The point of war, as depicted in these classic treatises, was not so much to punish as to remedy an injury. Vattel and his successors understood “injury” (casus belli) in broad terms, encompassing not only armed invasion but denial of treaty rights or other perfect rights. But as in tort law, a claimant had to point to some actual injury—not claim to be improving the world by rearranging the balance of power, or the character of foreign governments, to the world’s overall benefit. These constraints recognized that other states were not likely to take professions of good intentions at face value.

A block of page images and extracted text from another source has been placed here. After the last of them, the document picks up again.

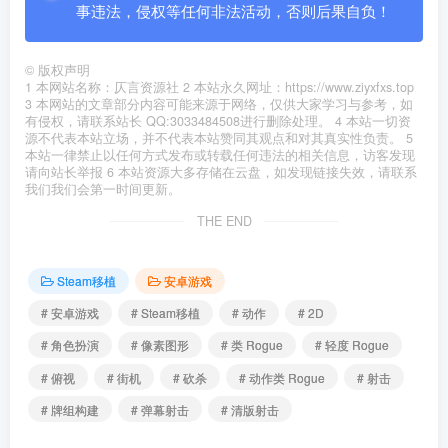
事违法，侵权等任何非法活动，否则后果自负！
©
版权声明
1 本网站名称：仄言资源社 2 本站永久网址：https://www.ziyxfxs.top
3 本网站的文章部分内容可能来源于网络，仅供大家学习与参考，如
有侵权，请联系站长 QQ:3033484508进行删除处理。 4 本站一切资
源不代表本站立场，并不代表本站赞同其观点和对其真实性负责。 5
本站一律禁止以任何方式发布或转载任何违法的相关信息，访客发现
请向站长举报 6 本站资源大多存储在云盘，如发现链接失效，请联系
我们我们会第一时间更新。
THE END
Steam移植
安卓游戏
# 安卓游戏
# Steam移植
# 动作
# 2D
# 角色扮演
# 像素图形
# 类 Rogue
# 轻度 Rogue
# 俯视
# 街机
# 砍杀
# 动作类 Rogue
# 射击
# 牌组构建
# 弹幕射击
# 清版射击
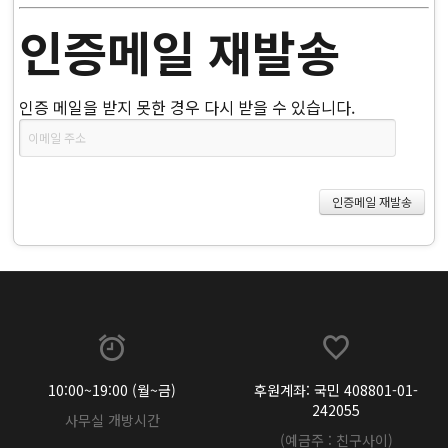
인증메일 재발송
인증 메일을 받지 못한 경우 다시 받을 수 있습니다.
10:00~19:00 (월~금)
후원계좌: 국민 408801-01-
242055
사무실 개방시간
(예금주 : 친구사이)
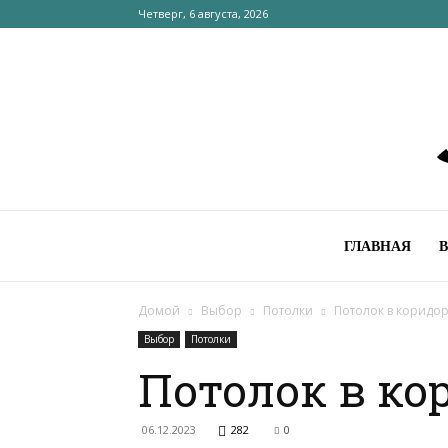
Четверг, 6 августа, 2026
ГЛАВНАЯ
Домой
Выбор
Потолки
Потолок в коридо
Выбор
Потолки
Потолок в к
06.12.2023
282
0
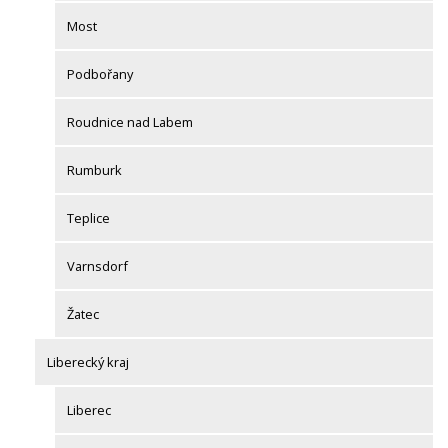
Most
Podbořany
Roudnice nad Labem
Rumburk
Teplice
Varnsdorf
Žatec
Liberecký kraj
Liberec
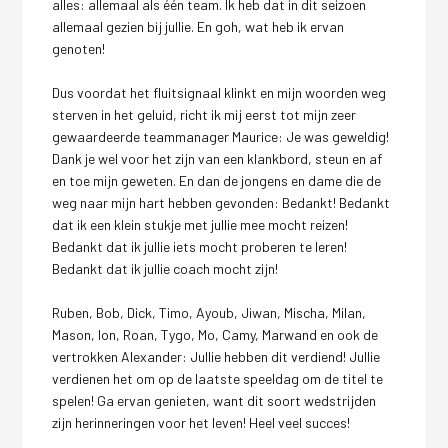
alles: allemaal als één team. Ik heb dat in dit seizoen
allemaal gezien bij jullie. En goh, wat heb ik ervan
genoten!
Dus voordat het fluitsignaal klinkt en mijn woorden weg
sterven in het geluid, richt ik mij eerst tot mijn zeer
gewaardeerde teammanager Maurice: Je was geweldig!
Dank je wel voor het zijn van een klankbord, steun en af
en toe mijn geweten. En dan de jongens en dame die de
weg naar mijn hart hebben gevonden: Bedankt! Bedankt
dat ik een klein stukje met jullie mee mocht reizen!
Bedankt dat ik jullie iets mocht proberen te leren!
Bedankt dat ik jullie coach mocht zijn!
Ruben, Bob, Dick, Timo, Ayoub, Jiwan, Mischa, Milan,
Mason, Ion, Roan, Tygo, Mo, Camy, Marwand en ook de
vertrokken Alexander: Jullie hebben dit verdiend! Jullie
verdienen het om op de laatste speeldag om de titel te
spelen! Ga ervan genieten, want dit soort wedstrijden
zijn herinneringen voor het leven! Heel veel succes!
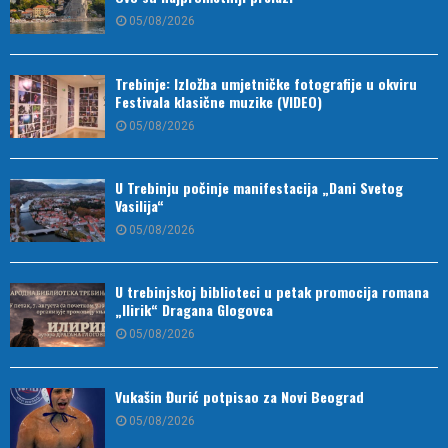
05/08/2026
Trebinje: Izložba umjetničke fotografije u okviru
Festivala klasične muzike (VIDEO)
05/08/2026
U Trebinju počinje manifestacija „Dani Svetog
Vasilija“
05/08/2026
U trebinjskoj biblioteci u petak promocija romana
„Ilirik“ Dragana Glogovca
05/08/2026
Vukašin Đurić potpisao za Novi Beograd
05/08/2026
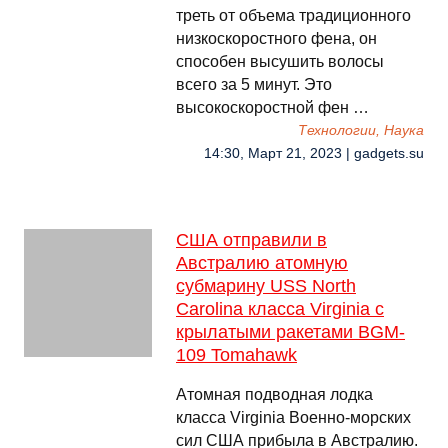
треть от объема традиционного
низкоскоростного фена, он
способен высушить волосы
всего за 5 минут. Это
высокоскоростной фен …
Технологии, Наука
14:30, Март 21, 2023 | gadgets.su
США отправили в
Австралию атомную
субмарину USS North
Carolina класса Virginia с
крылатыми ракетами BGM-
109 Tomahawk
Атомная подводная лодка
класса Virginia Военно-морских
сил США прибыла в Австралию.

John Yoo’s doctrine seems to assume much more consensus about when intervention is necessary—or much less capacity to resist and counter well-meaning interventions by the most active powers. He is persuasive in arguing that our world is too diverse to sustain the sort of ongoing “public” enforcement of order envisioned in 1945 by the drafters of the U.N. Charter. So he calls for reforming or corrective interventions at the initiative of individual states. But our world may be too diverse even for that program.

For all its arguable flaws, however, Point of Attack remains a rewarding read. It certainly offers a forthright alternative to current hedging (or escapist fantasy) about the U.N. Charter. I think we will still want at least some rough rules and standards to say when military intervention is proper and when it should rightfully be denounced as aggression. But no one can make that argument without addressing the robust challenge of Yoo’s new book.